Après mon thé et avoir encore bien marché dans la ville, je m’accorde une pause dans un resto de kebabche. Rien à voir avec ce que l’on appelle un kebab, ici ce sont des boulettes de viande, servies avec des oignons crus et un genre de piment, du pain et de l’ajvar (la sauce à base de poivrons hachés plutôt relevée). Je décide ensuite l’estomac bien plein et en plein cagnard d’aller escalader la forteresse (Laurianne les bonnes idées, toujours). En haut de la forteresse, une petite photo prise par deux Madrilènes et on redescend. Après avoir encore bien exploré la ville en long en large et en travers, je décide de rentrer (une fois de plus l’orage gronde). Deuxième dodo bien mérité. 

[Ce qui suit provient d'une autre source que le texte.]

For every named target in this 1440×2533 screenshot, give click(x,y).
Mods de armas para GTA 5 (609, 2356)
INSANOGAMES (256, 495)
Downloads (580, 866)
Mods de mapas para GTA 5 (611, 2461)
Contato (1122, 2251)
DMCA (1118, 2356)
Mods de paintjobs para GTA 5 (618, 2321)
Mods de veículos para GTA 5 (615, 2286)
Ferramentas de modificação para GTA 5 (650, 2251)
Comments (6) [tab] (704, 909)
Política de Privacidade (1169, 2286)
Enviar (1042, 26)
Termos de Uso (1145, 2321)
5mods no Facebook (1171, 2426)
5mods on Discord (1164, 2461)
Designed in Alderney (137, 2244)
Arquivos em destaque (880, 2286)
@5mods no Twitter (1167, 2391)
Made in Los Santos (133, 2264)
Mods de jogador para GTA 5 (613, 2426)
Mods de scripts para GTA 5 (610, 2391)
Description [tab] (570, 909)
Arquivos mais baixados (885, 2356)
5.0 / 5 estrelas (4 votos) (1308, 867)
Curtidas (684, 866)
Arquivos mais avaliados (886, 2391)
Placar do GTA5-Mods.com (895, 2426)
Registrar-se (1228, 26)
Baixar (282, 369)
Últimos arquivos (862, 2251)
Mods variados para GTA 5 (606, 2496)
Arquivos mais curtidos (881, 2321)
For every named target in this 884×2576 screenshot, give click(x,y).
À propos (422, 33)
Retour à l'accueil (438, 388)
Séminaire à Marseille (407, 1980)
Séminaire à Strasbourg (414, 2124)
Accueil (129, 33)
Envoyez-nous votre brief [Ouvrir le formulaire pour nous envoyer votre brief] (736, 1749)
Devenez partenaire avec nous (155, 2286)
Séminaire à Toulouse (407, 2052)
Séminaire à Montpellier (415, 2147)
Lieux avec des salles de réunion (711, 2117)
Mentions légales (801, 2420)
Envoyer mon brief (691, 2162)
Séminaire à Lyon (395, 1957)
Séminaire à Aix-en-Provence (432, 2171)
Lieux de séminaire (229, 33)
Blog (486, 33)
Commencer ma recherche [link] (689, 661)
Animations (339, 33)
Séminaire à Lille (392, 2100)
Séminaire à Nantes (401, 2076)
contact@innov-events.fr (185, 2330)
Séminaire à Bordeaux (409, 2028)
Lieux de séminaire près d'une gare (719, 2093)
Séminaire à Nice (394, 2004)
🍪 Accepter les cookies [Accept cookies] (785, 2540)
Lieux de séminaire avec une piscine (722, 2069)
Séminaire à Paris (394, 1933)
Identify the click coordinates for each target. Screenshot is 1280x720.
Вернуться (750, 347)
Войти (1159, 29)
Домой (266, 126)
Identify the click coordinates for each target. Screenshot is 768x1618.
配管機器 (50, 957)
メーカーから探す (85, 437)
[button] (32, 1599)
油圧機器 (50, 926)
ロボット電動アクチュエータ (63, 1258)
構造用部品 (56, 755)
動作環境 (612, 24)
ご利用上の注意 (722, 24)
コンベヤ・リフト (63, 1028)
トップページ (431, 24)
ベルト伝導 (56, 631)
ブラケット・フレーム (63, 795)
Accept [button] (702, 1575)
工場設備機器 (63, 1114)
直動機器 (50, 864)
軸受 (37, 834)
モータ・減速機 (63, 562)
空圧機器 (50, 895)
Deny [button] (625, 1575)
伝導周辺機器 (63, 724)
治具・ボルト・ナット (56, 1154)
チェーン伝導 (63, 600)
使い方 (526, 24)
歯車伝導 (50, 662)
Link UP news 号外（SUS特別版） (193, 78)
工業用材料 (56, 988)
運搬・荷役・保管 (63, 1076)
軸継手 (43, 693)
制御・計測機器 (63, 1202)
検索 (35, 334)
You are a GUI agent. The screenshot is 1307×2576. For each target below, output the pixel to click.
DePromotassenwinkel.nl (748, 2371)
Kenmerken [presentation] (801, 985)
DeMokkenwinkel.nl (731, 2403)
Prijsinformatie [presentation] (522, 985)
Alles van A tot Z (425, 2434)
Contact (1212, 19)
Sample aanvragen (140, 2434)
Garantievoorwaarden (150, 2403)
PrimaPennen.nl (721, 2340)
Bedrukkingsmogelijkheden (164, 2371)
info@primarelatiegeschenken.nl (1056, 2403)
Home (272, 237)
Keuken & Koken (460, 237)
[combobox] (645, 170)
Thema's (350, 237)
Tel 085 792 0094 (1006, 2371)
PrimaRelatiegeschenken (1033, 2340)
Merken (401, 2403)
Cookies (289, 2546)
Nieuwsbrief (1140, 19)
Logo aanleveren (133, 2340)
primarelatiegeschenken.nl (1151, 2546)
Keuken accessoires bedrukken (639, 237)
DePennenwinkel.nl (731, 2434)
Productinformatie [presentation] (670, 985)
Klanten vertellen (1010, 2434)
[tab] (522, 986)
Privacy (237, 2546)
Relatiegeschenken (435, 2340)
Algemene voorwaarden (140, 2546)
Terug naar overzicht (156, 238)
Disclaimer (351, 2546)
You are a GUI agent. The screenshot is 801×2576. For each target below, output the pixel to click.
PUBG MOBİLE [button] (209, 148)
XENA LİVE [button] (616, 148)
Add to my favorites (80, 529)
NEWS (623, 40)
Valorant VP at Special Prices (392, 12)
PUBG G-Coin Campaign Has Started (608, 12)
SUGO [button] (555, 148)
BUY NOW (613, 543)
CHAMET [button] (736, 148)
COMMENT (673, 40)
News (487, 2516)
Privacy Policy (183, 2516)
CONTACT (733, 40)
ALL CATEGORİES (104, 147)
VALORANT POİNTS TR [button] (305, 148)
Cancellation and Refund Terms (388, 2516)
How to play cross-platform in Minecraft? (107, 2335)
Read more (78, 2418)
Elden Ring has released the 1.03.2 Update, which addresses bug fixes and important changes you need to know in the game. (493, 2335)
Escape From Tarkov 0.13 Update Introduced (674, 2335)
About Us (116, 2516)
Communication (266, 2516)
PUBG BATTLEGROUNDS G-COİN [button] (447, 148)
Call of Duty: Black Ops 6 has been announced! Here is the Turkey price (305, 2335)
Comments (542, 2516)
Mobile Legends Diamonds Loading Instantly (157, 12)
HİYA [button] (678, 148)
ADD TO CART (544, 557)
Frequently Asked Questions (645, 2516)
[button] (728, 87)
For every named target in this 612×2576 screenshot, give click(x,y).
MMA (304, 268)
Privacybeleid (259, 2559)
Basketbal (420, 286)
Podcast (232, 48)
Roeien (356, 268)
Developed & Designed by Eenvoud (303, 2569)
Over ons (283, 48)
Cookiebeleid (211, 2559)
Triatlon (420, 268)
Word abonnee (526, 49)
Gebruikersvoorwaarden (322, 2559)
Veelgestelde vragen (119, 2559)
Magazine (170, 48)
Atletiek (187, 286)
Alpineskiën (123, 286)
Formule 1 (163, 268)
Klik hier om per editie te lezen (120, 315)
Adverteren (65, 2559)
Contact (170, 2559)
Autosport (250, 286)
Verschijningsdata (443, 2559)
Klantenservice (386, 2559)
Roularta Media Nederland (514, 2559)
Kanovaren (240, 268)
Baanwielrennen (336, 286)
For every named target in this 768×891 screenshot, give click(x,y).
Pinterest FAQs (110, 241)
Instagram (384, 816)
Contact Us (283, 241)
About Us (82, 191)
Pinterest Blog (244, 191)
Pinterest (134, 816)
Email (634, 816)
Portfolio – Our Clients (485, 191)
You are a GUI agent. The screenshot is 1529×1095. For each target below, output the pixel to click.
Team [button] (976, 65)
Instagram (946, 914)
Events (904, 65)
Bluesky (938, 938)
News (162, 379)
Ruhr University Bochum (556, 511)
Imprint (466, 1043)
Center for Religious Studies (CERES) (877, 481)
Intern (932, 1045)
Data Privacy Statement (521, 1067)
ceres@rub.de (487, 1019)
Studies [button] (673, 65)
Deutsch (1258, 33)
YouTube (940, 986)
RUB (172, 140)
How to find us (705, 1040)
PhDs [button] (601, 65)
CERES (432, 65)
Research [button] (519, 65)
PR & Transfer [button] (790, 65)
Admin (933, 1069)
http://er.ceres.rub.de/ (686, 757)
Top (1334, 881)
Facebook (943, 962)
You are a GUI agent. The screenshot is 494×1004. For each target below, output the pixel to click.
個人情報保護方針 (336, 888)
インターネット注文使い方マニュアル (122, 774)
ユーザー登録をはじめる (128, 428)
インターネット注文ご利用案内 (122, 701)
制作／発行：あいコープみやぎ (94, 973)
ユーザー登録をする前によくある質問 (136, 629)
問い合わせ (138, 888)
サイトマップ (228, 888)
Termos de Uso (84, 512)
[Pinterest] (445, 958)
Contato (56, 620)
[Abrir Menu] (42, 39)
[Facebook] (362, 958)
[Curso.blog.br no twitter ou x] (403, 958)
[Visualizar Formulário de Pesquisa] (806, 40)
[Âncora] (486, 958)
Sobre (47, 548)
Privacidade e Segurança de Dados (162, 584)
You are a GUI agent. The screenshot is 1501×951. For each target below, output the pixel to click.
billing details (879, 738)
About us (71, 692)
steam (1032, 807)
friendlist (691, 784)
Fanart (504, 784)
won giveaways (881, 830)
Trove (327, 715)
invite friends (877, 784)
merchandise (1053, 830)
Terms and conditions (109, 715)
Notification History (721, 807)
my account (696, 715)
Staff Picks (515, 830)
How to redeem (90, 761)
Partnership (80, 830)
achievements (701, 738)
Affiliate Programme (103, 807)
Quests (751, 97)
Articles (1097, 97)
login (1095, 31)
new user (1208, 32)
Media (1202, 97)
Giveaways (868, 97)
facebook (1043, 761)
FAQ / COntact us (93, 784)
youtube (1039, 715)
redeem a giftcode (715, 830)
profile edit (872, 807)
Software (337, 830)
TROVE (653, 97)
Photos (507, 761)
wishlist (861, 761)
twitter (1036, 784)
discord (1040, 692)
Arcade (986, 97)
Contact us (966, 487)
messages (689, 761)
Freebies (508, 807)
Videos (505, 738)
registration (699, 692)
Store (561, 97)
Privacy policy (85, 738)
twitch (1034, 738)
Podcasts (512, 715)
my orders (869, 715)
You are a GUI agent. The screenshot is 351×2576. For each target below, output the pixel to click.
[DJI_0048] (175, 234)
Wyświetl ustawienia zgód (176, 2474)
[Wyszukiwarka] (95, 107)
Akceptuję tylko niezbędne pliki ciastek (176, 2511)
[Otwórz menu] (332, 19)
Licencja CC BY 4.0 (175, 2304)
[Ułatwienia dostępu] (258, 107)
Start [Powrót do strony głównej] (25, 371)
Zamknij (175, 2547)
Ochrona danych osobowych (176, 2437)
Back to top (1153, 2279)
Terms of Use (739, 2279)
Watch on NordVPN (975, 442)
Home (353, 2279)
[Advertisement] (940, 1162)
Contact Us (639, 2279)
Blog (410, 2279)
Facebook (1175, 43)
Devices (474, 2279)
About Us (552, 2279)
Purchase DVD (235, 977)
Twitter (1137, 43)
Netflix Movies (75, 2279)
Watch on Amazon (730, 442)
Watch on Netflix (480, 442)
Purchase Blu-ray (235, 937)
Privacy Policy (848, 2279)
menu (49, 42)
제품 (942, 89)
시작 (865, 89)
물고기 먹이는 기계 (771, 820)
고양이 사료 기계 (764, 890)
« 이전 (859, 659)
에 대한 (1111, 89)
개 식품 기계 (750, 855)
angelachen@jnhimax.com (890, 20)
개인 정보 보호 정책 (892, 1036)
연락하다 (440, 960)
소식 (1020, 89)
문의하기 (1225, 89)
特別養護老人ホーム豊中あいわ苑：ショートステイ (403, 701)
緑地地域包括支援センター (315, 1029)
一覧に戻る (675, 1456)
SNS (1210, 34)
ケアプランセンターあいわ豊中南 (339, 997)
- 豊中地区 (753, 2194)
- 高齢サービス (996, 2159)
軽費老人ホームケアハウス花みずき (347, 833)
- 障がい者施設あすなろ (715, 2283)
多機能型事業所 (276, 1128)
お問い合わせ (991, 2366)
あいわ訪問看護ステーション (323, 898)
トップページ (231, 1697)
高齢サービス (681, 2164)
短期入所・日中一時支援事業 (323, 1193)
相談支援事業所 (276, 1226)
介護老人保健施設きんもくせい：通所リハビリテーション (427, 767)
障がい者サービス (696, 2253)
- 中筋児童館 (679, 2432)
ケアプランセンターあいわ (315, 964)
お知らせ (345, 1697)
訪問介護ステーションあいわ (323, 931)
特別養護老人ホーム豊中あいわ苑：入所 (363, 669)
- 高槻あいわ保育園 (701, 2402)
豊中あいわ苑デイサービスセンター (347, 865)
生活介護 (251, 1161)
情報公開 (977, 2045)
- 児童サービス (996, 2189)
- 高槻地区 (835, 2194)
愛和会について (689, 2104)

Samedi, j’avais rendez-vous à 10h avec Jovan, un mec de Couchsurfing qui m’avait gentiment proposé une balade dans la ville. Après avoir essayé d’acheter un genre de chausson aux pommes avec des dinars serbes (tout est mélangé dans mon portefeuille c’est le gros bordel), je retrouve Jovan sur la place principale. Il me fait faire un petit tour du centre-ville avec les explications qui vont bien et on part dans le vieux bazar prendre un thé (servi exactement comme à Istanbul). On se dirige ensuite vers un parc pour avoir un peu de fraîcheur (il fait un bon 33 degrés aujourd’hui), on discute et quand mon estomac crie trop famine, on va manger dans la Bohemian Street. Jovan me redépose ensuite chez moi pour une petite sieste et passe me rechercher le soir en voiture pour aller prendre un verre avec ses amis. Je fais ainsi la connaissance de Kristijan, de Stefi et de son amie canadienne en visite chez elle, Janna. Kristijan a eu une réflexion sur le macédonien que je trouve tout à fait juste, donc je me permets de vous la partager. Il m’a dit que le macédonien était au serbe et au bulgare ce que le catalan est à l’espagnol et au français. Proche, mais tout de même une langue à part. Après un verre, une bonne rigolade et une petite balade, Jovan me redépose très gentiment chez moi (je précise qu’il n’a bu que de l’eau, archi fiable le garçon). Kristijan prend mon numéro parce qu’il est possible qu’il vienne à Ohrid dans les jours qui viennent, donc on se reverra peut-être. Gros dodo.